D. Richard Hipp wrote:
> Dennis Cote wrote:
>> Hi All,
>>
>> I have a situation where populating data in a temp table takes a
>> long time, about 8 minutes, and I am wondering if anyone can offer
>> any suggestions for ways to speed it up.
>>
>> I have the permanent table and associated index, shown below, which
>> holds tree structured component data. Each node is related to its
>> parent by the container_id field.
>>
>> create table Component (
>> component_id integer primary key,
>> component_kind_id integer not null references
>> Component_Kind, component_number integer not null, --
>> number of this
>> component -- within its container ... component_function_id
>> integer default 0 references Component_Function, unique
>> (container_id, component_kind_id, component_number) );
>
> A primary key is always unique. So putting the primary key as
> the first element of a UNIQUE index accomplishes no good. But
> it does make the database larger and it makes it run slowly
> by given the database engine more things to have to keep
> up-to-date.
>
Richard,
I think you misread my SQL. The primary key is component_id, the first
component of the unique constraint is container_id. These are different
fields. The unique constraint is there to enforce a real application
constraint.
>>
>> --index used to speed container lookups
>> create index Component_Container_Index on Component (container_id);
>
> An index that is on the primary key is redundant. This is especially
> true of an INTEGER PRIMARY KEY in SQLite. The index will never be
> used to speed up a search. (If it where used, it would only slow the
> search down.) But CPU cycles and disk space are consumed maintaining
> the index all the same. So an index on a primary key is a net loss.
>
Same thing here. The index is on the field container_id which is NOT the
primary key. In fact this index is very useful for fast container based
lookups as below and in other places in my application.
>>
>> and I populate the temp table with the following SQL statement;
>>
>> insert into Component_Count
>> select sub.id, sub_count, peer_count
>> from
>> (select pid as id, count(nid) as sub_count
>> from
>> (select p.component_id as pid, n.component_id as nid
>> from Component p left outer join Component n on
>> p.component_id = n.container_id)
>> group by pid) as sub
>> join
>> (select nid as id, count(pid) as peer_count
>> from
>> (select n.component_id as nid, p.component_id as pid
>> from Component n left outer join Component p
>> on (n.component_id != p.component_id
>> and n.container_id = p.container_id
>> and n.component_kind_id = p.component_kind_id))
>> group by id) as peer
>> using (id);
>>
>
> Joining two unindexed tables (and the result of a subquery is not
> going to have an index) will always be an O(N**2) operation. You can
> change it into an O(NlogN) operation by storing the results of
> subqueries in separate temporary tables, creating indices on those
> temporary tables, then doing the join on the temporary tables.
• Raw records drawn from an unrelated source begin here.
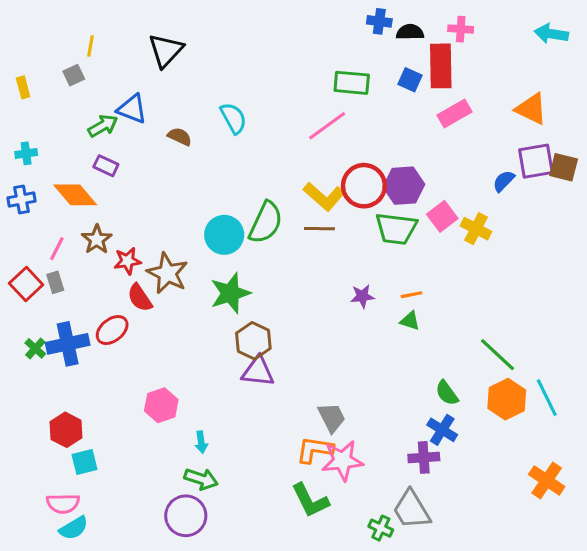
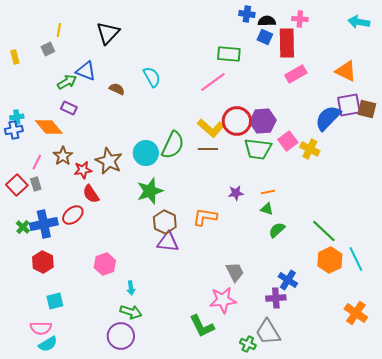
blue square: (410, 80) -> (265, 37), moved
cyan cross: (26, 153) -> (17, 117), moved
blue semicircle: (504, 181) -> (328, 118), size x1.8
brown star: (167, 273) -> (109, 161), moved
green semicircle: (447, 393) -> (277, 230), moved, turned 84
gray trapezoid: (332, 418) -> (235, 272), moved
red hexagon: (66, 430) -> (43, 262), moved
orange L-shape: (315, 450) -> (205, 217), moved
Thanks for the hint about creating indexes on the temp tables.
I had discovered that I could create separate temp tables with the required
counts using the following SQL statements. These statements execute in
seconds (or less, its hard to tell).
create temp table container_count as
select container_id as component_id, count(*) as sub_count
from Component group by container_id;
create temp table container_kind_count as
select container_id, component_kind_id, count(*) as peer_count
from Component group by container_id, component_kind_id;
But a join to combine the component ids with the sub component counts like
this;
select component.component_id, sub_count from
component left outer join container_count using(component_id);
still took a very long time.
By issuing a separate create statement for the container_count table, one
with the component id declared as a integer primary key (which effectively
creates an index on that table), and then filling the table with an "insert
as select..." I got an equivalent temp table with an index. Since the
component table already has an index on component_id (it's also an integer
primary key), my join statement now executes in about a second as well. I
now do this;
create temp table container_count (
component_id integer primary key,
sub_count integer
);
insert into container_count
select container_id, count(*) as sub_count from Component group by
container_id;
select component.component_id, sub_count from
component left outer join container_count using(component_id);
which executes in a second or two for the same 30,000 record table.
Now all I need to do is combine this table with the peer counts.
SQLite rocks!